• _DIRECTIONS FOR THIS TASK_
Down to the last line, repeat the entries exactly and drop any image.
*** Opening of EXTRACTED INFORMATION ***
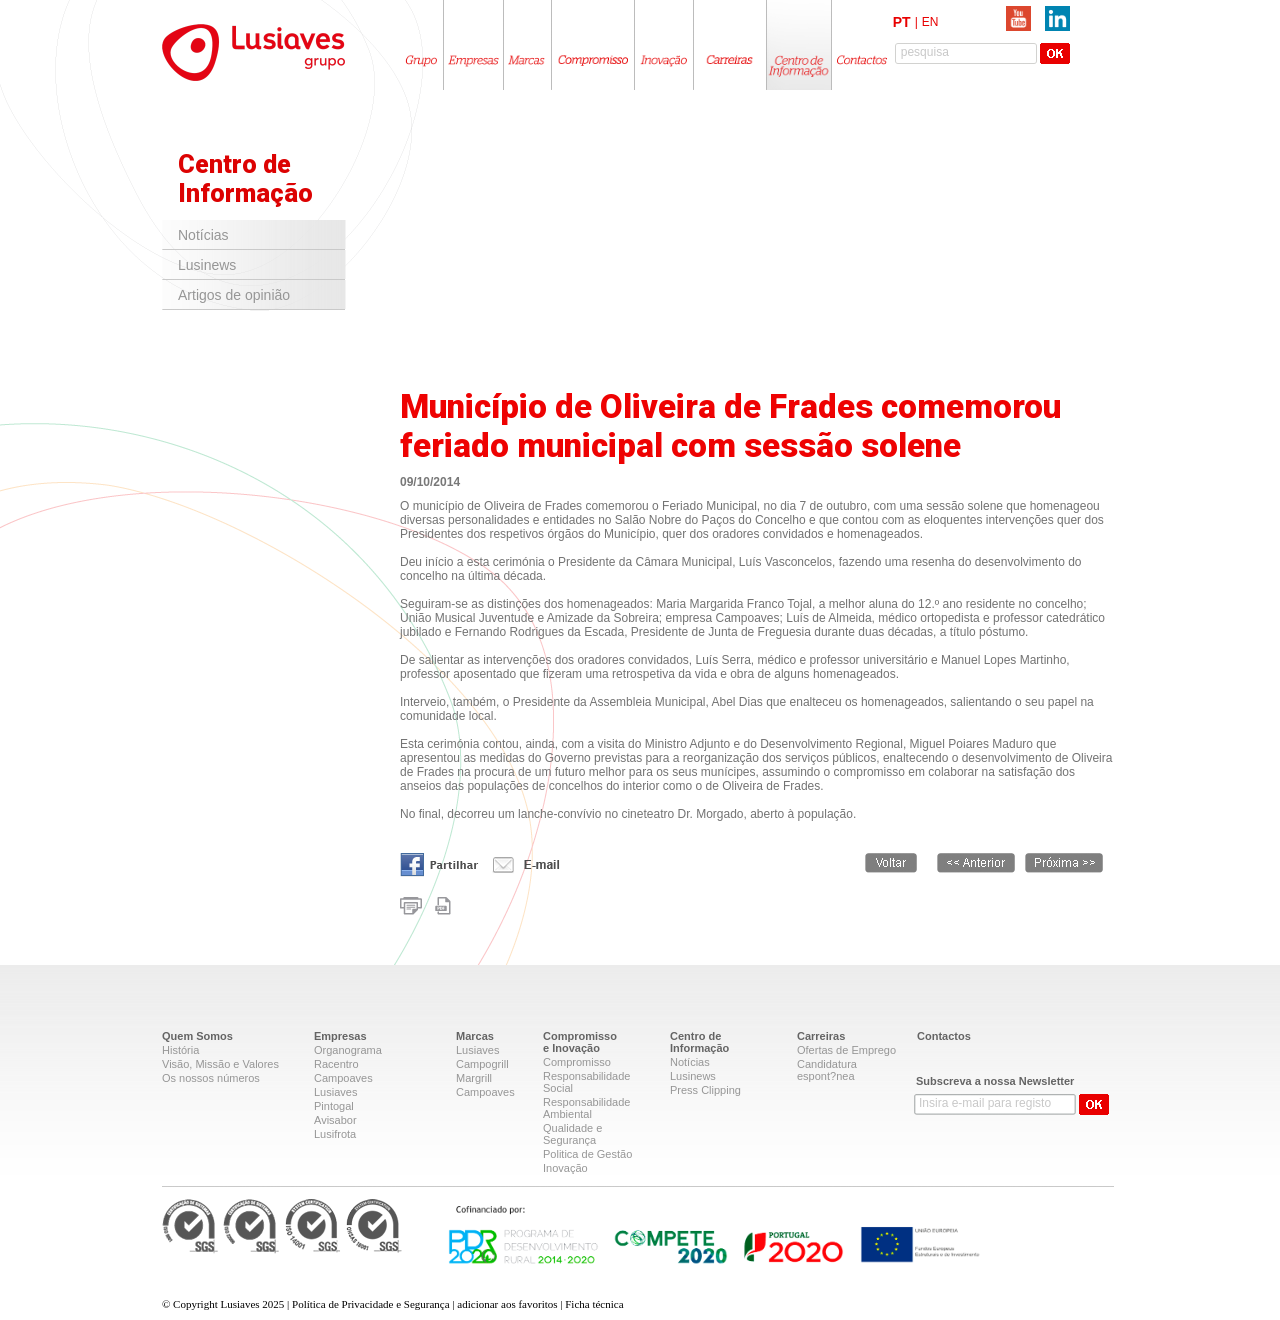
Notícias (203, 235)
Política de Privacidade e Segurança (371, 1304)
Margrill (474, 1078)
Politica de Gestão (587, 1154)
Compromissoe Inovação (580, 1042)
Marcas (475, 1036)
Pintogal (334, 1106)
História (180, 1050)
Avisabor (335, 1120)
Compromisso (577, 1062)
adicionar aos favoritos (507, 1304)
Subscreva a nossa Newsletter (995, 1081)
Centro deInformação (699, 1042)
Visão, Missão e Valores (220, 1064)
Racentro (336, 1064)
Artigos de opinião (234, 295)
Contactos (944, 1036)
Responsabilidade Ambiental (586, 1108)
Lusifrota (335, 1134)
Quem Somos (197, 1036)
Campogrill (482, 1064)
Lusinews (207, 265)
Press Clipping (705, 1090)
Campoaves (343, 1078)
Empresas (340, 1036)
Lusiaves (335, 1092)
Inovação (565, 1168)
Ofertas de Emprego (846, 1050)
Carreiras (821, 1036)
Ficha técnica (594, 1304)
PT (902, 22)
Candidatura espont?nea (827, 1070)
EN (930, 22)
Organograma (348, 1050)
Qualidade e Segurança (572, 1134)
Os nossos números (211, 1078)
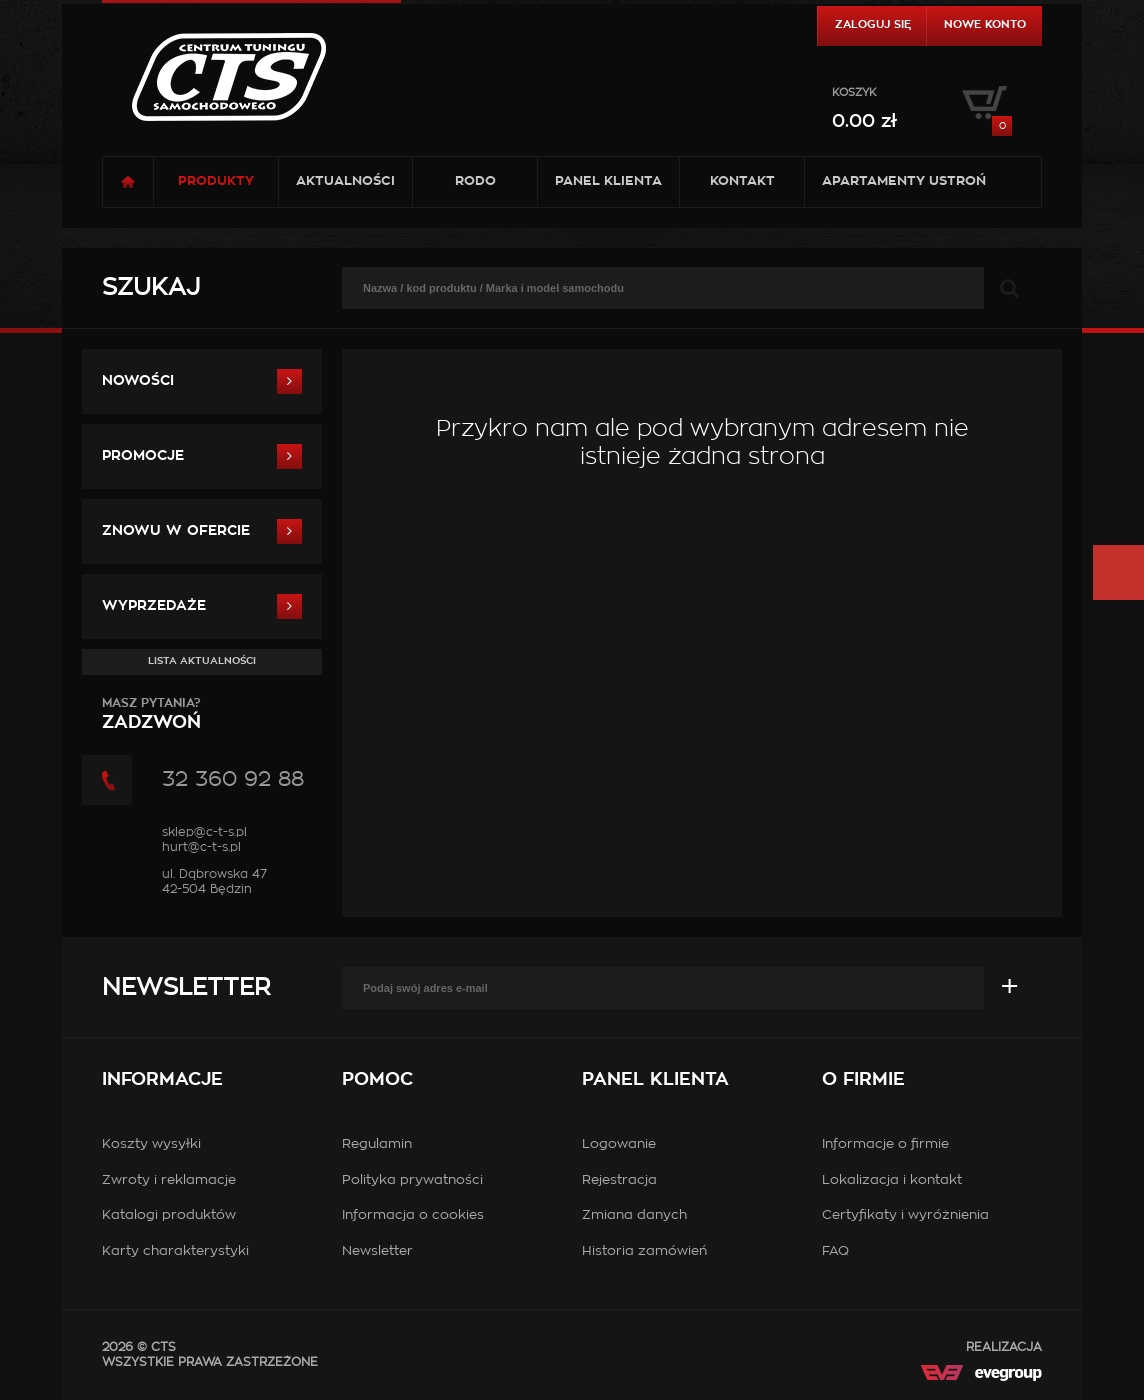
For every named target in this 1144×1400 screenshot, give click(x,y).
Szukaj (151, 288)
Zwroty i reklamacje (169, 1180)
*** Close of EXTRACTED INFORMATION ***
• _RESULT FOR THIS EXERCISE_
Notícias (203, 235)
Política de Privacidade e Segurança (371, 1304)
Margrill (474, 1078)
Politica de Gestão (587, 1154)
Compromissoe Inovação (580, 1042)
Marcas (475, 1036)
Pintogal (334, 1106)
História (180, 1050)
Avisabor (335, 1120)
Compromisso (577, 1062)
adicionar aos favoritos (507, 1304)
Subscreva a nossa Newsletter (995, 1081)
Centro deInformação (699, 1042)
Visão, Missão e Valores (220, 1064)
Racentro (336, 1064)
Artigos de opinião (234, 295)
Contactos (944, 1036)
Responsabilidade Ambiental (586, 1108)
Lusifrota (335, 1134)
Quem Somos (197, 1036)
Campogrill (482, 1064)
Lusinews (207, 265)
Press Clipping (705, 1090)
Campoaves (343, 1078)
Empresas (340, 1036)
Lusiaves (335, 1092)
Inovação (565, 1168)
Ofertas de Emprego (846, 1050)
Carreiras (821, 1036)
Ficha técnica (594, 1304)
PT (902, 22)
Candidatura espont?nea (827, 1070)
EN (930, 22)
Organograma (348, 1050)
Qualidade e Segurança (572, 1134)
Os nossos números (211, 1078)
For every named target in this 1144×1400 screenshot, give click(x,y).
Szukaj (151, 288)
Zwroty i reklamacje (169, 1180)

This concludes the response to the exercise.